Dispersion and redundancy, inconsistencies or discrepancies in reference data, disagreements on the intrinsic value of data or incorrect definitions, difficulties in sharing and accessing or manipulating data, constitute real constraints and points of weakness for the modern company.

The INTM Group will help you meet your new business imperatives (regulations, market reactivity, relevance for customers, efficiency for employees, control of operational risks) and will assist you in setting up a unified management of your company’s reference data, as your life cycles.

Our Data expertise covers the Big Data and Business Intelligence (BI) dimensions.

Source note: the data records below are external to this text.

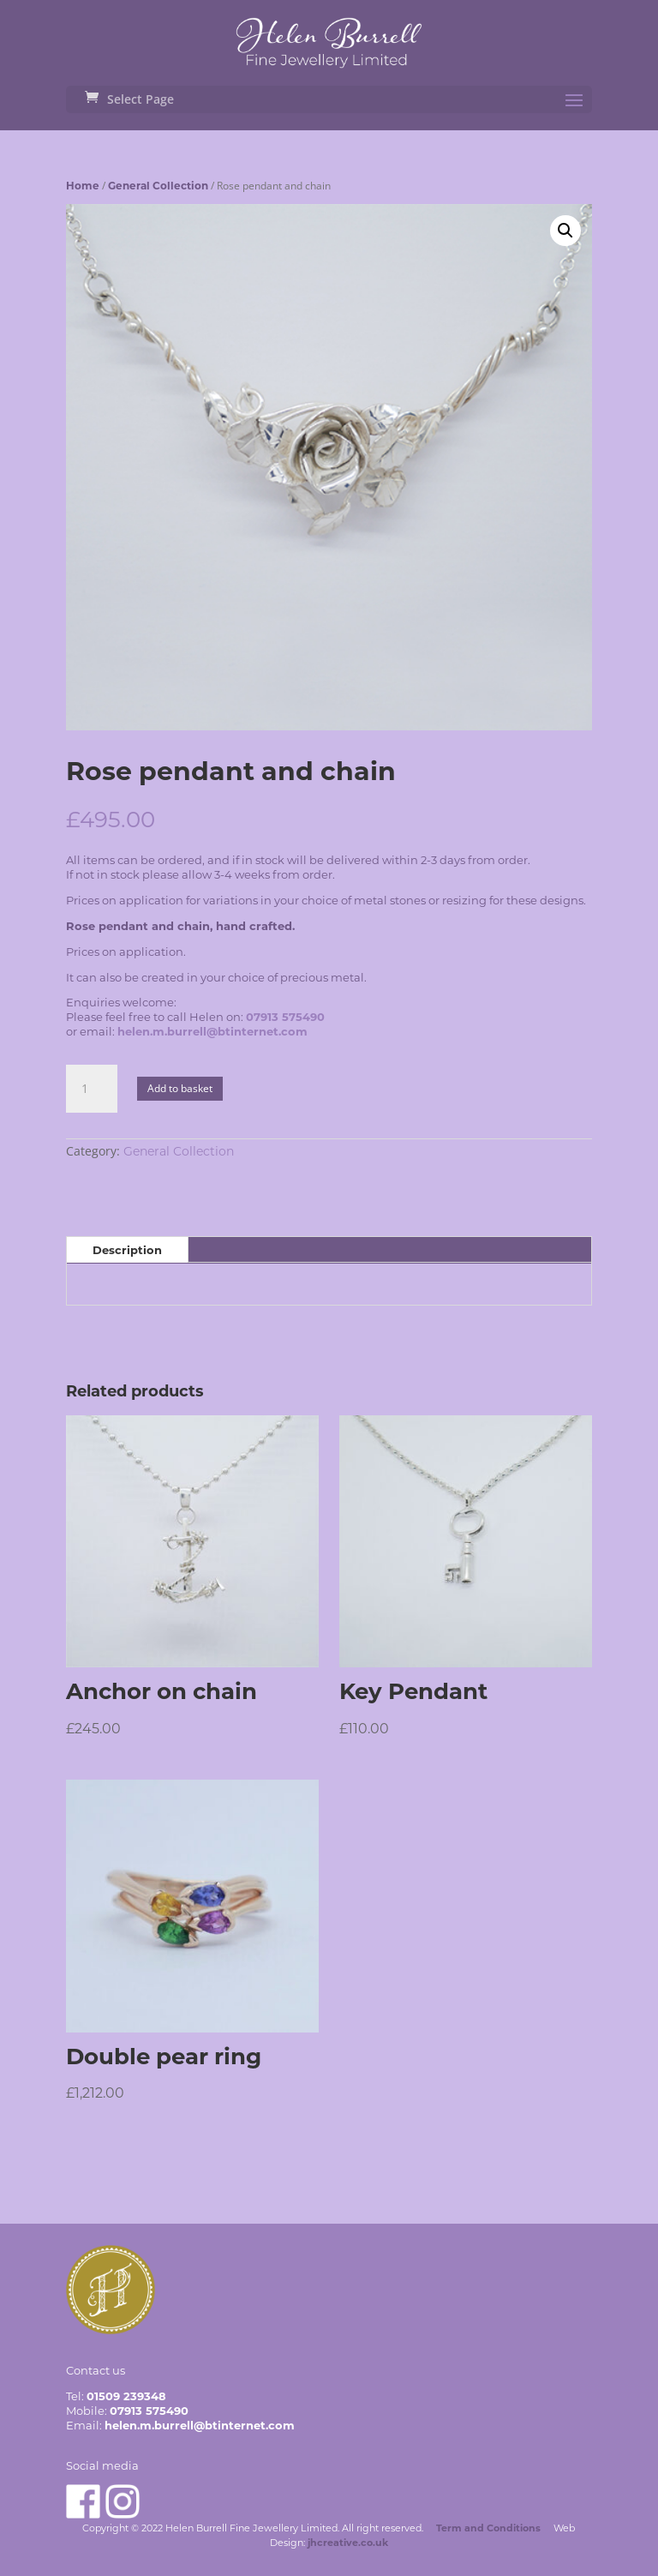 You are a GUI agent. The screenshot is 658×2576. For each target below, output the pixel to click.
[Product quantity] (91, 1089)
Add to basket (179, 1088)
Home (82, 185)
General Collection (158, 185)
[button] (565, 230)
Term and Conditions (488, 2528)
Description (127, 1250)
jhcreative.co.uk (348, 2543) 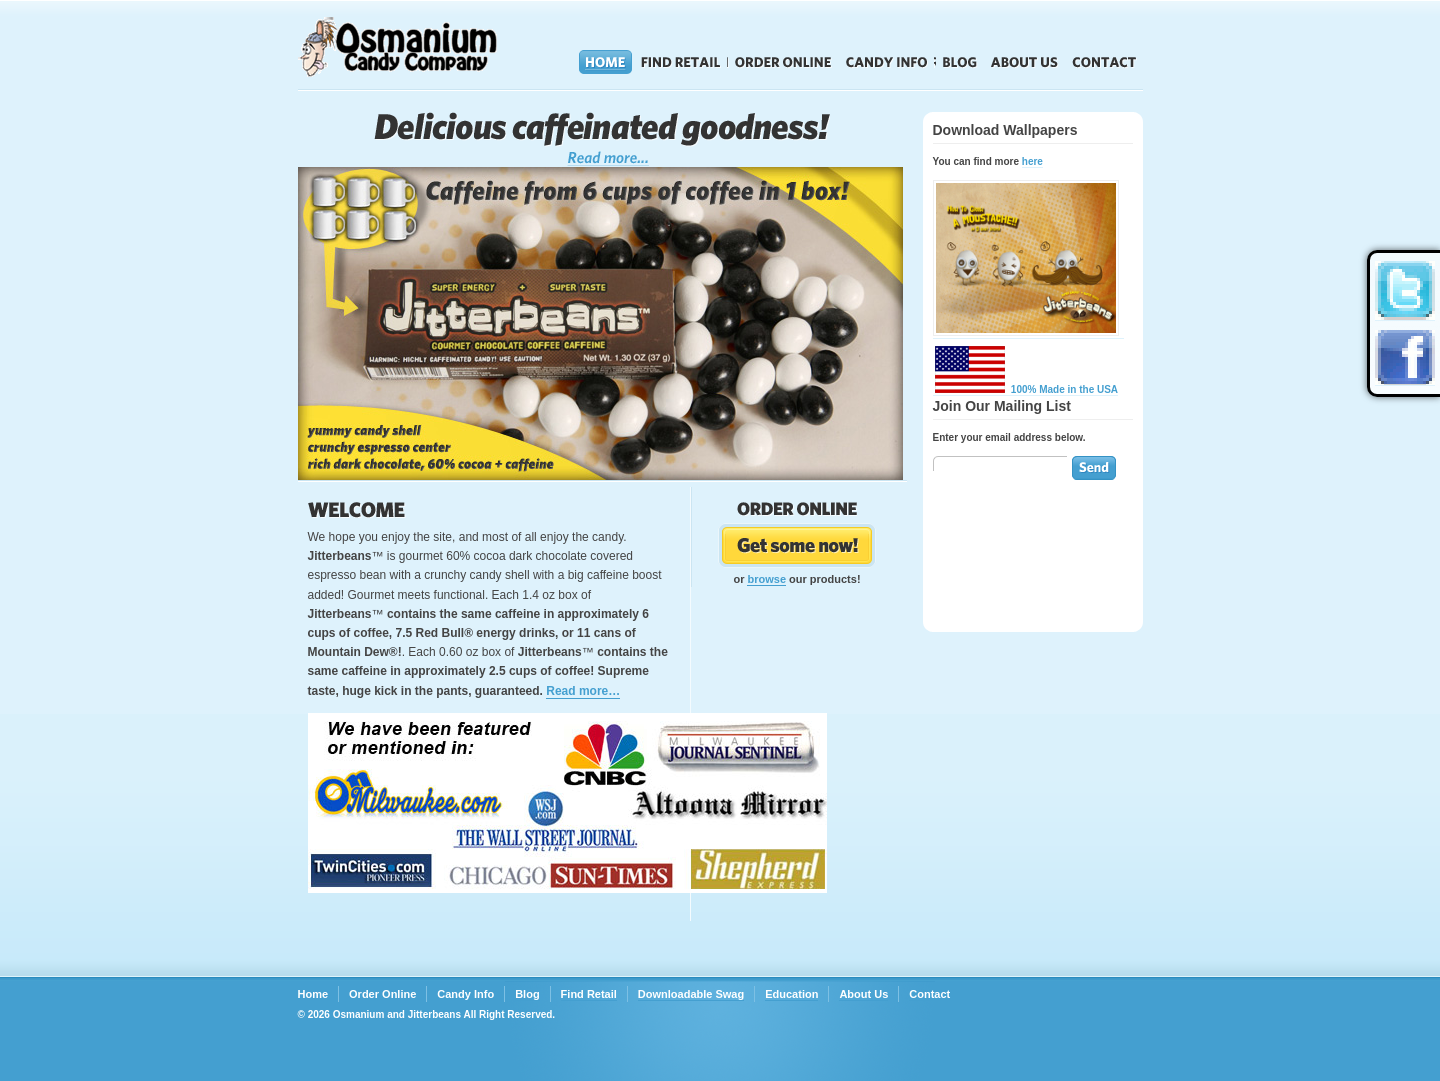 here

We intervene upstream and downstream from reflections on Data:


  • Defining a “data” strategy;
  • Identifying reference data and positioning the repositories;
  • Developing data quality standards;
  • Studying and implementing exchange and usage policies;
  • Regulatory compliance;
  • Analysis, qualification and perspective setting of data (Data Analysis, Data Science);
  • Designing an architecture repository;
  • Integrating data architecture (infrastructure and software).


In addition, the INTM Group considers the possibilities offered by service-oriented architectures, but above all by “APIsation” strategies, the division into micro-services, and especially the emergence of so-called “responsive” architectures, as major levers for increasing the agility and adaptability of Information Systems.

For the INTM Group, the development and reinforcement of the mastery of all technologies and exchange management strategies constitute the strategic investment focus of the IT Department, inseparable from a real mastery of its reference data, to enable the company to switch to a “Data Centric” model.

Success stories

  • For a large group in the tourism sector, we supported a Big Data approach to improve customer knowledge and segmentation by implementing and using a Hadoop Cloudera platform and tools such as Spark, Hive, Impala, Talend, DataIKU, SAS, Power BI, R, Tableau, etc.
  • For an international insurance group, we provided DataScience and DataAnalyst services to analyze the operational activity of agents and improve customer knowledge and customer relationship management. We used Hadoop platforms and DataViz tools like QlikSense and PowerBI.
  • For a large group in the retail sector, we provided consulting and integration support for a project to improve customer knowledge through real-time analysis of sales receipts. We worked on Big Data platforms such as Hadoop, Spark, Kafka, Avro, on NoSQL databases (Cassandra, Redis, etc.), on search engines such as Elastic Search, and on DataViz tools such as QlikSense, R and PowerBI.